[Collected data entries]
════════════════════

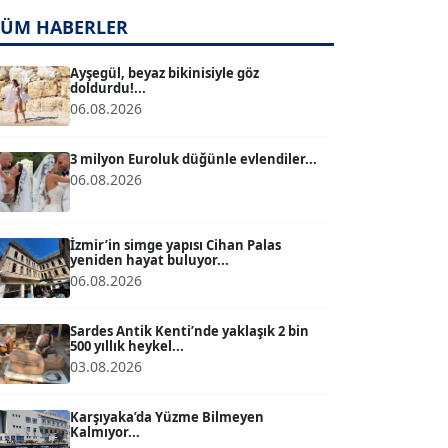
TÜM HABERLER
TUĞÇE TUĞSAVUL BAYSOY
T
Köşe Yazarı
Ayşegül, beyaz bikinisiyle göz
doldurdu!...
06.08.2026
ATİLLA KÖPRÜLÜOĞLU
Köşe Yazarı
3 milyon Euroluk düğünle evlendiler...
06.08.2026
BÜLENT GÜRLÜK
Köşe Yazarı
İzmir’in simge yapısı Cihan Palas
yeniden hayat buluyor...
06.08.2026
MERT ERBOY
Köşe Yazarı
Sardes Antik Kenti’nde yaklaşık 2 bin
500 yıllık heykel...
03.08.2026
BÜLENT SAĞLAM
B
Köşe Yazarı
Karşıyaka’da Yüzme Bilmeyen
Kalmıyor...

════════════════════

## EXERCISE OBJECTIVE
Write every entry again exactly as given, skipping the pictures.

## SOLUTION BELOW
TÜM HABERLER
TUĞÇE TUĞSAVUL BAYSOY
T
Köşe Yazarı
Ayşegül, beyaz bikinisiyle göz
doldurdu!...
06.08.2026
ATİLLA KÖPRÜLÜOĞLU
Köşe Yazarı
3 milyon Euroluk düğünle evlendiler...
06.08.2026
BÜLENT GÜRLÜK
Köşe Yazarı
İzmir’in simge yapısı Cihan Palas
yeniden hayat buluyor...
06.08.2026
MERT ERBOY
Köşe Yazarı
Sardes Antik Kenti’nde yaklaşık 2 bin
500 yıllık heykel...
03.08.2026
BÜLENT SAĞLAM
B
Köşe Yazarı
Karşıyaka’da Yüzme Bilmeyen
Kalmıyor...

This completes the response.